Many people struggle with one aspect of content marketing: whether or not content alone is enough to rocket you up in Google. We know two things about the Google search engine:
- They reward unique, well written content.
- They reward incoming links.
At first glance, content marketing is the former only. It’s a method of developing as much unique content as possible to give your website a tremendous amount of depth and letting Google reward you with a higher pagerank. But what about the incoming links? How can content marketing be all you need to rank well in Google if you don’t have any incoming links?
How Content Marketing Creates Incoming Links
The reality is that content marketing creates incoming links in a variety of ways:
- Natural Links – When your website provides useful, readily available content, people will link to it. People link to their sources often in things like blog posts, online news articles, and more. The more valuable content you offer, the more likely people will link to you.
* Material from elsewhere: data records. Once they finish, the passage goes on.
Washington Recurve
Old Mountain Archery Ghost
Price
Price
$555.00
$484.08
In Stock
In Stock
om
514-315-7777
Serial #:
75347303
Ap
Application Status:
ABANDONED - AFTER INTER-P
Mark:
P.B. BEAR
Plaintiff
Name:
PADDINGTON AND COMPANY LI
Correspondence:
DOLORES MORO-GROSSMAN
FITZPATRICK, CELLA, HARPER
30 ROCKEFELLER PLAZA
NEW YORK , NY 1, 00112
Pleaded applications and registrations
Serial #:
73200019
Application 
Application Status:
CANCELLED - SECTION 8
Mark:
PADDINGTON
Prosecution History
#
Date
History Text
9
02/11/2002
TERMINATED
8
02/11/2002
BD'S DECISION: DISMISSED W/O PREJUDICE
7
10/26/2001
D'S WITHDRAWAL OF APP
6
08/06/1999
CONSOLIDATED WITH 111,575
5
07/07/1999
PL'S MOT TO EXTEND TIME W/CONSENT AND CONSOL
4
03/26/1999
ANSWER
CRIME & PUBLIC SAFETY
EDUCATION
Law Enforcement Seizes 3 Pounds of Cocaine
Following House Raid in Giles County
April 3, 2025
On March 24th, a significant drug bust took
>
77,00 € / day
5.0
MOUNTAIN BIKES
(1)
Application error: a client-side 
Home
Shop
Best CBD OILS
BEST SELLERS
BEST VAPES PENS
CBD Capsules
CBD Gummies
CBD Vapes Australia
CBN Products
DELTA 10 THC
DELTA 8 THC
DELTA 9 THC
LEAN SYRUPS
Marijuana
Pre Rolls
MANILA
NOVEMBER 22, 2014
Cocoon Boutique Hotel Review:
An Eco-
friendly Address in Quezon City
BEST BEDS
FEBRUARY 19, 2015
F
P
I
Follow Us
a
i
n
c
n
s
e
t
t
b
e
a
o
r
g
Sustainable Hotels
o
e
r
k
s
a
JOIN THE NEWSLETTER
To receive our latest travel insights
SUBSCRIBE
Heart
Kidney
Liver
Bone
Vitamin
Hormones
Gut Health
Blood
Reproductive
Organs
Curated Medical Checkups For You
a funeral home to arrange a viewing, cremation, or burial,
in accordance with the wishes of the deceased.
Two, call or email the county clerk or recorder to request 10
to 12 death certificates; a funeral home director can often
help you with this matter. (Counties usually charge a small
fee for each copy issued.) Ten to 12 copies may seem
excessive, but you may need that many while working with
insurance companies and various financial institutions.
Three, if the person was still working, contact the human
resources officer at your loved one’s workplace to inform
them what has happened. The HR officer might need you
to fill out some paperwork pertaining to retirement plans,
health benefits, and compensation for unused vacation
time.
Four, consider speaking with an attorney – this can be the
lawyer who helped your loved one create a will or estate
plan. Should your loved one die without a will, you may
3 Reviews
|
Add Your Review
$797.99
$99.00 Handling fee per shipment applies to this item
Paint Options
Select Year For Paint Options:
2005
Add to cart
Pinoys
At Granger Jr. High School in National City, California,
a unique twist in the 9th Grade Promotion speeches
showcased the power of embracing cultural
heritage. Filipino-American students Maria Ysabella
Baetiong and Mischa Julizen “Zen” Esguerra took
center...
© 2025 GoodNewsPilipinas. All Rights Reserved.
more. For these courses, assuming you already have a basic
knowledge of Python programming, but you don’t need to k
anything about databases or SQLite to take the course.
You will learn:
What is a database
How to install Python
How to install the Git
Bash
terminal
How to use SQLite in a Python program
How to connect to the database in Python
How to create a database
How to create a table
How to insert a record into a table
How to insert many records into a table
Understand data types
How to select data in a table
- Guest Posts – Guest posting can be difficult at times, as most blog owners are used to spammers asking to guest post on their blog all the time. But when you have an immensely valuable website, you build authority in a way that lends people to believing that you can write a valuable post. The more content you have on your site, the more people believe that a guest post from you is useful.
- Article Marketing – Posting in article directories isn’t the most popular way to market a website anymore, but that doesn’t mean it’s useless. The problem is that it’s less valuable then it was in the past, and a terrible way to market a website without any content. Once you’ve got content already completed, it becomes much more valuable.
There are also press releases, link requests, and numerous other ways to get incoming links, and while it may not seem like it, having a complete website that is full of content drastically increases the value of those incoming links.
Content marketing seems like only one part of the Google strategy, but it’s also one that creates its own natural incoming links, while making other, easy strategies more effective.